Quantifying the benefit of interpolation

This is a good opportunity to explore what linear interpolation buys us. Just change the error calculation line to “double err = sin0 – sig;”, and set span to a larger number, like 32, to get more readings between samples. Without linear interpolation, the SNR of a 512-sample table is about 43 dB, down from 97 dB, and we gain only 6 dB per table doubling.

You can extend this comparison to other interpolation methods, but it’s clear that, for a sine table, linear interpolation is sufficient.

Extending to other waveforms

OK how about other waveforms? A sawtooth wave is not as smooth as a sine, so as you might expect, it will take a larger table to yield high SNR number. Looking at it another way, the sawtooth is made up of a sine fundamental. The next harmonic is at half the amplitude, which alone would contribute half the signal and half the noise, but it’s also double the frequency—the equivalent of half the sine table size and therefore 20 dB worse than the fundamental is taken alone. It’s a little more complicated than just summing up the errors of the component sines, though, because positive and negative errors can cancel.

But the measurement technique is basically the same as with the sine example. The signal would be a high-resolution bandlimited sawtooth (not a naive sawtooth), and noise would be the difference between that and the interpolated values from your bandlimited sawtooth table. Left to you as an exercise, but you may be surprised at the poor numbers of a 2048 or 4096 sample table in the low octaves (where the is no oversampling). But again, the noise only occurs when you have signal, particularly when you have a bright waveform, and remains that far below it at any amplitude. It’s still hard to hear the noise through the signal!
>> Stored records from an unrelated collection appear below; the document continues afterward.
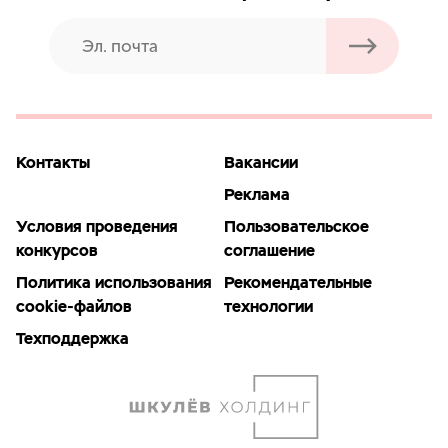
Контакты
Вакансии
Реклама
Условия проведения
Пользовательское
конкурсов
соглашение
Политика использования
Рекомендательные
cookie-файлов
технологии
Техподдержка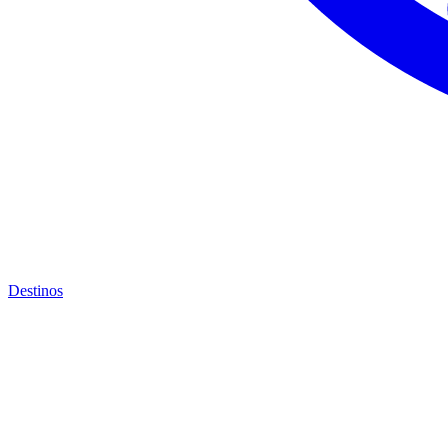
Destinos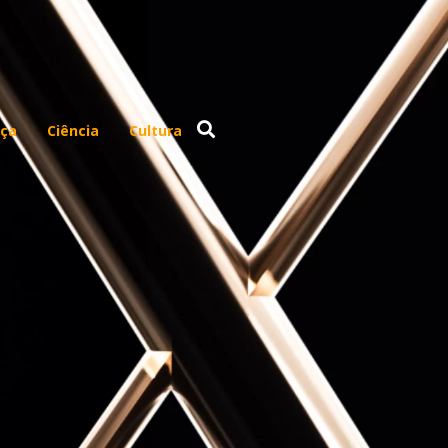
ça
Ciência
Cultura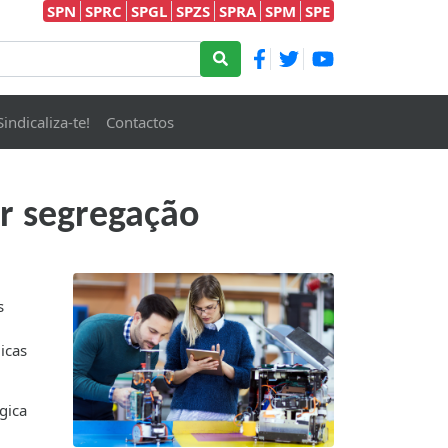
SPN
SPRC
SPGL
SPZS
SPRA
SPM
SPE
Sindicaliza-te!
Contactos
ar segregação
s
icas
gica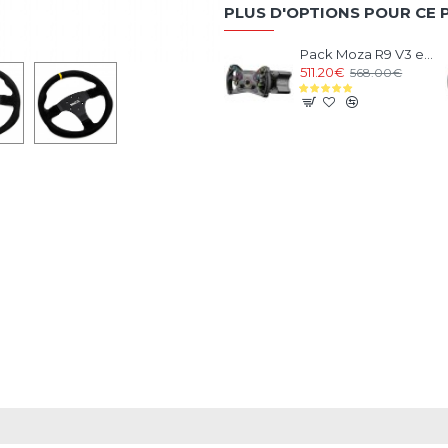
PLUS D'OPTIONS POUR CE 
Pack Moza R9 V3 et Volant KS Steering Wheel
511.20€
568.00€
Checking the SNR of wavetable generated by our wavetable oscillator code is a straightforward extension of the sine table code. For a wavetable of size 2048 and a given number of harmonics, for instance, create a table of size 2048 times span. Then subtract each entry of the wavetable, our “signal”, from the corresponding interpolated value for the “noise”. For instance, if tableSize is 2048 and span is 8, create a table of 16384 samples. For each signal sample n, from 0 to 16383, compare it to the linearly interpolated value between span points (compare samples 0-7 to the corresponding linear interpolation of samples 0 and 8, etc., using modulo or counters).
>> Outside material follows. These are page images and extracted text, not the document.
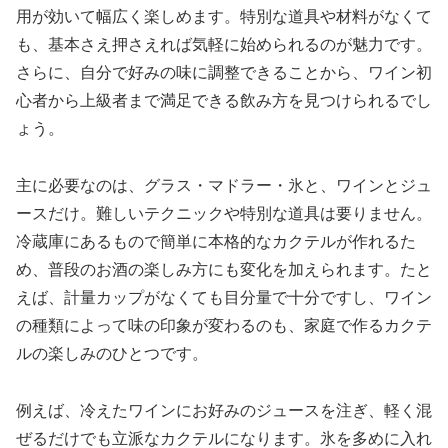
用が効いて幅広く楽しめます。特別な道具や材料がなくて
も、基本さえ押さえれば気軽に始められるのが魅力です。
さらに、自分で好みの味に調整できることから、ワイン初
心者から上級者まで満足できる飲み方を見つけられるでし
ょう。
主に必要なのは、グラス・マドラー・氷と、ワインとジュ
ースだけ。難しいテクニックや特別な道具は要りません。
冷蔵庫にあるもので簡単に本格的なカクテルが作れるた
め、普段のお酒の楽しみ方にも変化を加えられます。たと
えば、計量カップがなくても目分量で十分ですし、ワイン
の種類によって味の印象が変わるのも、家庭で作るカクテ
ルの楽しみのひとつです。
例えば、冷えたワインにお好みのジュースを注ぎ、軽く混
ぜるだけでも立派なカクテルになります。氷を多めに入れ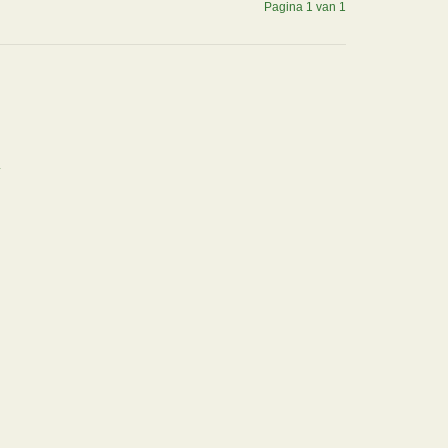
Pagina 1 van 1
.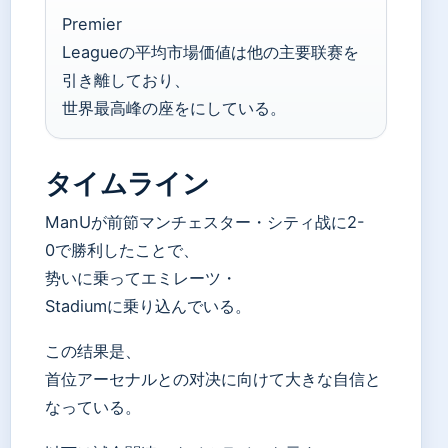
Premier
Leagueの平均市場価値は他の主要联赛を
引き離しており、
世界最高峰の座をにしている。
タイムライン
ManUが前節マンチェスター・シティ战に2-
0で勝利したことで、
势いに乗ってエミレーツ・
Stadiumに乗り込んでいる。
この结果是、
首位アーセナルとの对决に向けて大きな自信と
なっている。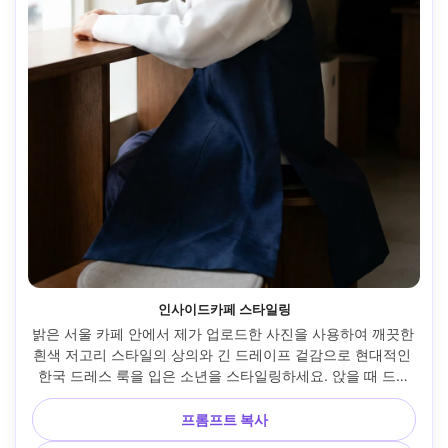
인사이드카페 스타일링
밝은 서울 카페 안에서 제가 업로드한 사진을 사용하여 깨끗한 
흰색 저고리 스타일의 상의와 긴 드레이프 겉감으로 현대적인 
한국 드레스 룩을 입은 소년을 스타일링하세요. 앉을 때 드레
이프되는 방식과 밑단이 어떻게 앉는지 보여주세요. 소프트 윈
도우 라이트, 소니 A7IV, 35mm, 세로 구성, 아늑한 분위기, 자
프롬프트 복사
연스러운 그림자, 편집 리얼리즘 --ar 4:5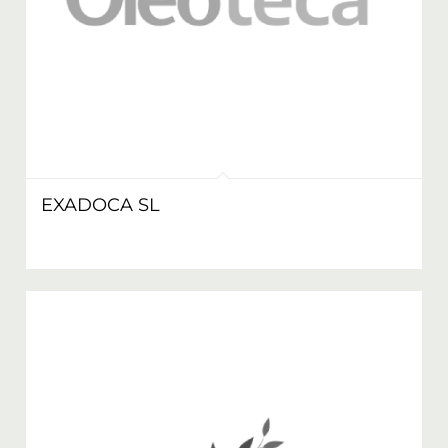
EXADOCA SL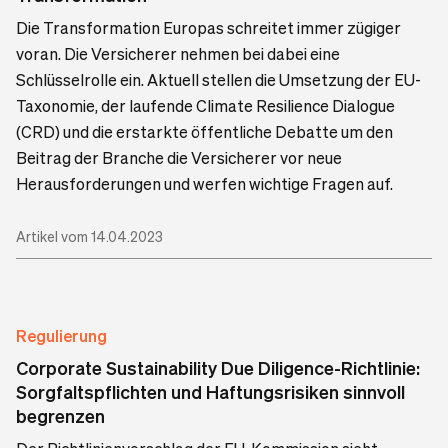
Die Transformation Europas schreitet immer zügiger
voran. Die Versicherer nehmen bei dabei eine
Schlüsselrolle ein. Aktuell stellen die Umsetzung der EU-
Taxonomie, der laufende Climate Resilience Dialogue
(CRD) und die erstarkte öffentliche Debatte um den
Beitrag der Branche die Versicherer vor neue
Herausforderungen und werfen wichtige Fragen auf.
Artikel vom 14.04.2023
Regulierung
Corporate Sustainability Due Diligence-Richtlinie:
Sorgfaltspflichten und Haftungsrisiken sinnvoll
begrenzen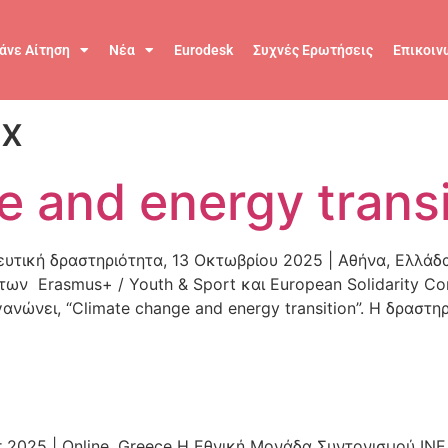
άνε Αίτηση
Νέα
Eurodesk
Συχνές Ερωτήσεις
Επικοιν
rx
 and energy transi
ιδευτική δραστηριότητα, 13 Οκτωβρίου 2025 | Αθήνα, Ελλά
ων Erasmus+ / Youth & Sport και European Solidarity Co
ανώνει, “Climate change and energy transition”. Η δραστ
r 2025 | Online, Greece Η Εθνική Μονάδα Συντονισμού ΙΝ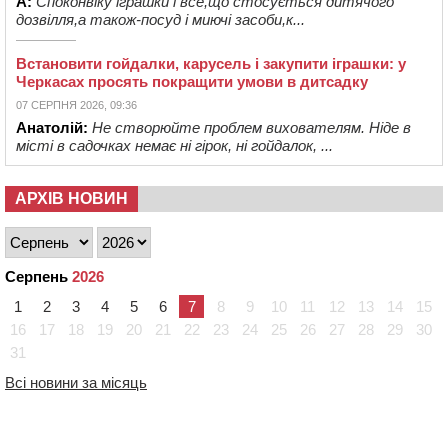
А:
Споконвіку іграшки і все,що стосується дитячого
дозвілля,а також-посуд і миючі засоби,к...
Встановити гойдалки, карусель і закупити іграшки: у
Черкасах просять покращити умови в дитсадку
07 СЕРПНЯ 2026, 09:36
Анатолій:
Не створюйте проблем вихователям. Ніде в
місті в садочках немає ні гірок, ні гойдалок, ...
АРХІВ НОВИН
Серпень
2026
1
2
3
4
5
6
7
8
9
10
11
12
13
14
15
16
17
18
19
20
21
22
23
24
25
26
27
28
29
30
31
Всі новини за місяць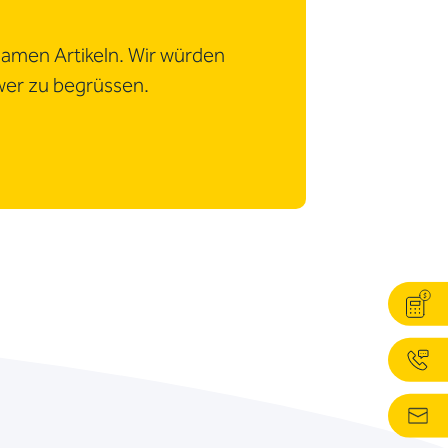
samen Artikeln. Wir würden
wer zu begrüssen.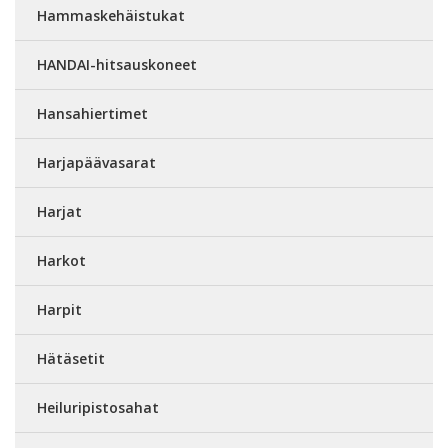
Hammaskehäistukat
HANDAI-hitsauskoneet
Hansahiertimet
Harjapäävasarat
Harjat
Harkot
Harpit
Hätäsetit
Heiluripistosahat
It’s more code than I want to put up in this article, especially if I want to give a lot of options or waves and interpolations, but it’s easy. You might want to make a class that lets you specify a waveform, including number of harmonics and wavetable size, which creates the waveform. Create a function to do the linear interpolation (“lerp”) and possibly others (make it a class in that case); input the wavetable and span, output the computed signal and noise numbers. Then main simply makes the call to build the waveform, and another call to analyze it, and displays the results.